Instructions for the task: Word for word, restate the lines of the data from the first through the one containing "Gefen. Adipocyte Stiffness Increases with", and nothing else.

Items listed in a dataset:
+ + + + +

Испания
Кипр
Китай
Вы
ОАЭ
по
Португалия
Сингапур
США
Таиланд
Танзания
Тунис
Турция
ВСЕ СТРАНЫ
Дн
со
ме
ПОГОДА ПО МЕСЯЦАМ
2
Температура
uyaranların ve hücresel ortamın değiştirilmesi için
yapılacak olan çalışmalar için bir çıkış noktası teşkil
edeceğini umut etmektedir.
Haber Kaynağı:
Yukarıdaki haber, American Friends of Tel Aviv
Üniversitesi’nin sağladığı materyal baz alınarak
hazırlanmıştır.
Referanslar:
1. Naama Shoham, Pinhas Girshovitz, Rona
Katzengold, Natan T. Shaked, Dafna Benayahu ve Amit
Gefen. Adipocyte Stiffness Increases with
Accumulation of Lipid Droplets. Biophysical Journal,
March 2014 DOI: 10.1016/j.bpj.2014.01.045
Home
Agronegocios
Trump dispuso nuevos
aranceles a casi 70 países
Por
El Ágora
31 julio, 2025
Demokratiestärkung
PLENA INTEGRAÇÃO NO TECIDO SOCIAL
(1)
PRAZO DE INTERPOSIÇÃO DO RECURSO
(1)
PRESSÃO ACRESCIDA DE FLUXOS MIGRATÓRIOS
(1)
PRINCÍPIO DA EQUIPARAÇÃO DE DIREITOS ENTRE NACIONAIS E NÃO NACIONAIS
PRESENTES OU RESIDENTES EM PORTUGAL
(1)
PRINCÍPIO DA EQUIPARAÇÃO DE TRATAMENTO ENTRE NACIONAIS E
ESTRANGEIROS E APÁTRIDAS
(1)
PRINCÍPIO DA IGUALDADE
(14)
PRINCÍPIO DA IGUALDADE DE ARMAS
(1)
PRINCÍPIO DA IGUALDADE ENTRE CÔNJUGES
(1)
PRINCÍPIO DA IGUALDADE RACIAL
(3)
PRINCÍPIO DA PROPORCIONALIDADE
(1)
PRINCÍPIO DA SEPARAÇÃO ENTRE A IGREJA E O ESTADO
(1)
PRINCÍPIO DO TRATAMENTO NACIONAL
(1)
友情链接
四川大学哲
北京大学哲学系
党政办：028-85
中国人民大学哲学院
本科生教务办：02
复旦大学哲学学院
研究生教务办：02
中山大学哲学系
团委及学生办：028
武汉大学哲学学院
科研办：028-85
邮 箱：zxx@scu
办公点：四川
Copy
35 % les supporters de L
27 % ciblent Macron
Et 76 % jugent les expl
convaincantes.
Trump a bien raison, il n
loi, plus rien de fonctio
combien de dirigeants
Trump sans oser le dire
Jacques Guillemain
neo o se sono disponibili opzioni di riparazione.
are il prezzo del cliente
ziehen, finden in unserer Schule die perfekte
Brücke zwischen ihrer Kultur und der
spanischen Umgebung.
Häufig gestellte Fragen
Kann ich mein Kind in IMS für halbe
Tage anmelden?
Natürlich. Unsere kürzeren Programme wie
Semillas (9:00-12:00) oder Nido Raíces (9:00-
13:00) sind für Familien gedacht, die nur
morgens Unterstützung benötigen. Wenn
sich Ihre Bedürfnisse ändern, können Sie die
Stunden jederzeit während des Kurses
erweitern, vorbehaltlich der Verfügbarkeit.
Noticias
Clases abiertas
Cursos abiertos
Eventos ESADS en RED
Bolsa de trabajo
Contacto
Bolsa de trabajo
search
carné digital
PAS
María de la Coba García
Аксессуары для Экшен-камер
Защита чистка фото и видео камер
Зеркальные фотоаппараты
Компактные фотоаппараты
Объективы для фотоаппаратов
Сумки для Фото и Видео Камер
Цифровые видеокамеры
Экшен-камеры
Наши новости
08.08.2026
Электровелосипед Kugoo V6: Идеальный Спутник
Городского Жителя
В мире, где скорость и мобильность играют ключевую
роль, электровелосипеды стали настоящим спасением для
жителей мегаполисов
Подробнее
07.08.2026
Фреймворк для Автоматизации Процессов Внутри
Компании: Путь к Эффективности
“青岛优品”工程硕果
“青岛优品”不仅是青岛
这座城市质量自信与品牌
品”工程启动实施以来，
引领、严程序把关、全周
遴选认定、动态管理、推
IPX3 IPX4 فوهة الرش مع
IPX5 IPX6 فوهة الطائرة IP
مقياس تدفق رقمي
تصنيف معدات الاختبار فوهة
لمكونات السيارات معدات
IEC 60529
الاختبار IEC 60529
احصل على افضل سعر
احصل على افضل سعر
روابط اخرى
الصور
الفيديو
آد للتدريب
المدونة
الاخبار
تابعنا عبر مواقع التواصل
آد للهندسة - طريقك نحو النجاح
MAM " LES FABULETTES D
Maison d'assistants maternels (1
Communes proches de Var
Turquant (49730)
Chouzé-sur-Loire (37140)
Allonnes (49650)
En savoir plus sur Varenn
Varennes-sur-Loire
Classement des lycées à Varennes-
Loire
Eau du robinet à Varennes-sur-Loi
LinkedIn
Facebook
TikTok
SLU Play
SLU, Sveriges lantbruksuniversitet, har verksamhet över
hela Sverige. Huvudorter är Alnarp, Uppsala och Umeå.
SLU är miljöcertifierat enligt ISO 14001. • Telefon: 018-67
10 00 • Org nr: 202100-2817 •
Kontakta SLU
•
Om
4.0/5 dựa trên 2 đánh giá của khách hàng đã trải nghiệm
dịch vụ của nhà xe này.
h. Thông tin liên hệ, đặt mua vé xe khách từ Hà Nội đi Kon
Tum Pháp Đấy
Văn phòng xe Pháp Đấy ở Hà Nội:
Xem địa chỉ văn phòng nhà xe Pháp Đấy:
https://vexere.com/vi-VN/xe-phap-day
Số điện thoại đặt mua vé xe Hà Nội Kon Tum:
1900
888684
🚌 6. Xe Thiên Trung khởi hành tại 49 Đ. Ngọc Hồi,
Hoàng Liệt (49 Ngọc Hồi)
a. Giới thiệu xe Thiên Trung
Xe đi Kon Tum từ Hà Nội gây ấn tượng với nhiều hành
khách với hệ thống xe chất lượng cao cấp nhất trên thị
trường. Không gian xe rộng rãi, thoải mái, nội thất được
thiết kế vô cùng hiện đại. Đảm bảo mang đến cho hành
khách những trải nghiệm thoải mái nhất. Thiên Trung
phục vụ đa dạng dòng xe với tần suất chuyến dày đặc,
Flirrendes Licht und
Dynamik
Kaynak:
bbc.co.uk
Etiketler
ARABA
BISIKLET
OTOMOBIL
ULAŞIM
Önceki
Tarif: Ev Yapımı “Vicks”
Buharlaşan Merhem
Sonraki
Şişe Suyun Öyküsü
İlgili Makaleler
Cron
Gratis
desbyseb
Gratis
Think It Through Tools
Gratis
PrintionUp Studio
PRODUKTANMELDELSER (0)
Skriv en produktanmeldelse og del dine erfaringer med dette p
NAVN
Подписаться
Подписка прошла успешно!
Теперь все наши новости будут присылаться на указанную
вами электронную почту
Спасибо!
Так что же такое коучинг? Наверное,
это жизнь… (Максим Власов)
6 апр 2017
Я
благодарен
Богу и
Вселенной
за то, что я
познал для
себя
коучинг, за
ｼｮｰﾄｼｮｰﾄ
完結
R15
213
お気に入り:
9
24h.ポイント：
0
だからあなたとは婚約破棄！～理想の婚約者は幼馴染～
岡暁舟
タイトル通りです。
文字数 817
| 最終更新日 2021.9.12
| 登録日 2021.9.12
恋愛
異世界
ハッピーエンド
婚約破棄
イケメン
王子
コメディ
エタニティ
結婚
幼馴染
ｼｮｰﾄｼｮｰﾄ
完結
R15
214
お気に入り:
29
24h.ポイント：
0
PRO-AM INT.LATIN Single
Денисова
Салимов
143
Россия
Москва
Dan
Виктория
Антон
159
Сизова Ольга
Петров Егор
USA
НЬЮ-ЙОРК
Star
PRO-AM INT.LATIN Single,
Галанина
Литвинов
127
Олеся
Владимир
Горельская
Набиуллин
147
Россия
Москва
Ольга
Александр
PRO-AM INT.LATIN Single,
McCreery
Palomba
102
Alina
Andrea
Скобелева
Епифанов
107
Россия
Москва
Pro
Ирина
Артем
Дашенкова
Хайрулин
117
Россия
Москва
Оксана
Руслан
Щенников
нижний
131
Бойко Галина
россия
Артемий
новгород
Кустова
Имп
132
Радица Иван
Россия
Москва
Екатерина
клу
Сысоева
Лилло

+ + + + +

Response area:
Испания
Кипр
Китай
Вы
ОАЭ
по
Португалия
Сингапур
США
Таиланд
Танзания
Тунис
Турция
ВСЕ СТРАНЫ
Дн
со
ме
ПОГОДА ПО МЕСЯЦАМ
2
Температура
uyaranların ve hücresel ortamın değiştirilmesi için
yapılacak olan çalışmalar için bir çıkış noktası teşkil
edeceğini umut etmektedir.
Haber Kaynağı:
Yukarıdaki haber, American Friends of Tel Aviv
Üniversitesi’nin sağladığı materyal baz alınarak
hazırlanmıştır.
Referanslar:
1. Naama Shoham, Pinhas Girshovitz, Rona
Katzengold, Natan T. Shaked, Dafna Benayahu ve Amit
Gefen. Adipocyte Stiffness Increases with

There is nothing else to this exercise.